Some print flaws remain in the video master, with some very-light speckling in the finely-detailed and stable A print, more speckling, dust and some print shrinkage in the jumpy, softer-detailed and slightly-contrasty B print, and some occasional dust in the coarsely-detailed, contrasty, and sometimes jittery C print. That being said, the overall presentation still manages to be a pleasant viewing experience, with a top-notch job being done by Lobster Films’ Eric Lange at matching the color-tinting and the picture geometry of mid-shot transitions between source prints.
The film is accompanied by a music score compiled by Dennis James, performed on the Mighty Wurlitzer of the Paramount Theatre in Seattle, Washington. The recording itself is very-good, with the organ’s bass notes capable of rattling the windows at high volume. As always, James captures the feel of original silent era presentations in his score arrangement and performance. We look forward to more from him on home video.

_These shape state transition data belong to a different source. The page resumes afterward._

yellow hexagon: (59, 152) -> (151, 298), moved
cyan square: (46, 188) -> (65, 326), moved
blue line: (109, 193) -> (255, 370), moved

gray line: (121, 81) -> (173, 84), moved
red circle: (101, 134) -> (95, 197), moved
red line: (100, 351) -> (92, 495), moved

The supplemental material includes a 2008 audio interview with Junior Coghlan on his work in The Yankee Clipper (7 minutes), and a booklet with an article on the films by John E. Stone and notes on scoring The Yankee Clipper by Dennis James.

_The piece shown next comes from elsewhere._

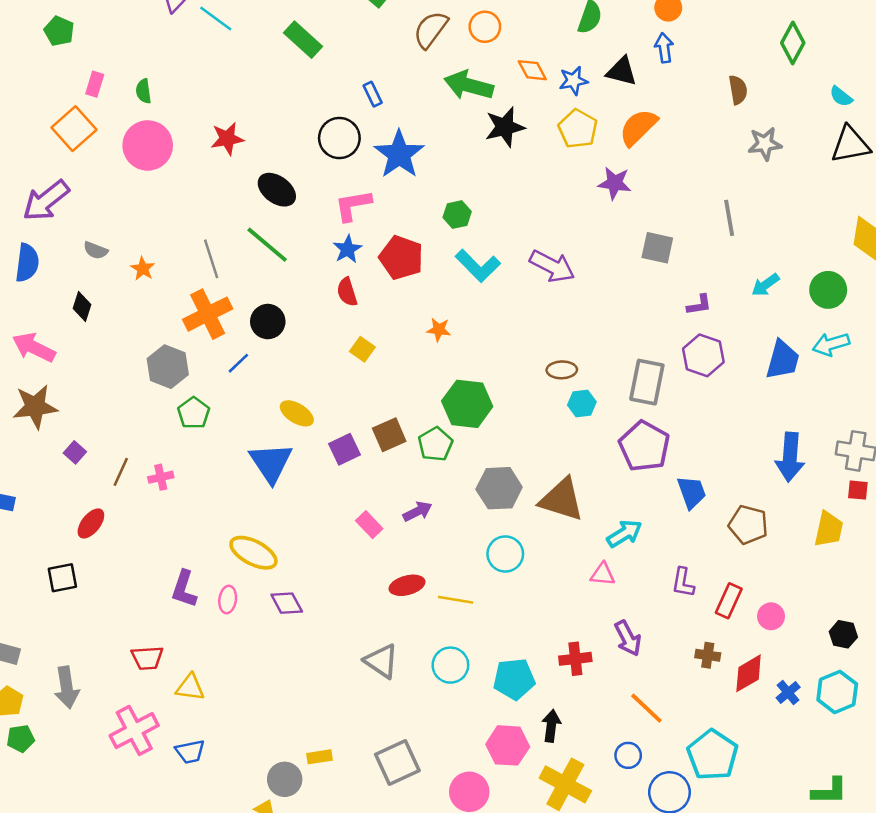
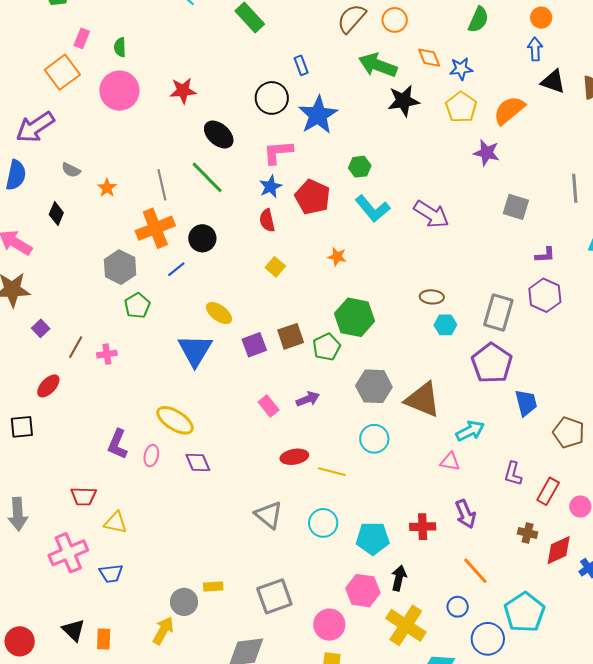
black triangle: (622, 71) -> (553, 82), moved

This disc should not be thought of as a collection of five feature-length films (as possibly could be misconstrued) but as a presentation of The Yankee Clipper that is supplemented by four short nautical films. We recommend this edition of The Yankee Clipper for its assembly of the best-available footage and theatre organ score.
USA: Click the logomark to purchase this Region 0NTSC DVD edition from Amazon.com. Your purchase supports the Silent Era website.
Canada: Click the logomark to purchase this Region 0NTSC DVD edition from Amazon.ca. Your purchase supports the Silent Era website.
TeleVista, unknown catalog number, unknown UPC number.
One single-sided, single-layered, Region 0 DVD disc, full-frame 4:3 NTSC format, ? Mbps average video bit rate, ? kbps audio bit rate, Dolby Digital 2.0 mono sound, English language intertitles, no foreign language subtitles, 12 chapter stops, standard DVD keepcase, $19.95.
DVD release date: 7 October 2008.
Country of origin: USA
This edition has been mastered from a very-good 16mm reduction print that features a broad range of graytones and reasonable image detail, but with a distracting amount of dust, speckling and scratches.
The film is accompanied by a serviceable compilation of preexisting recordings.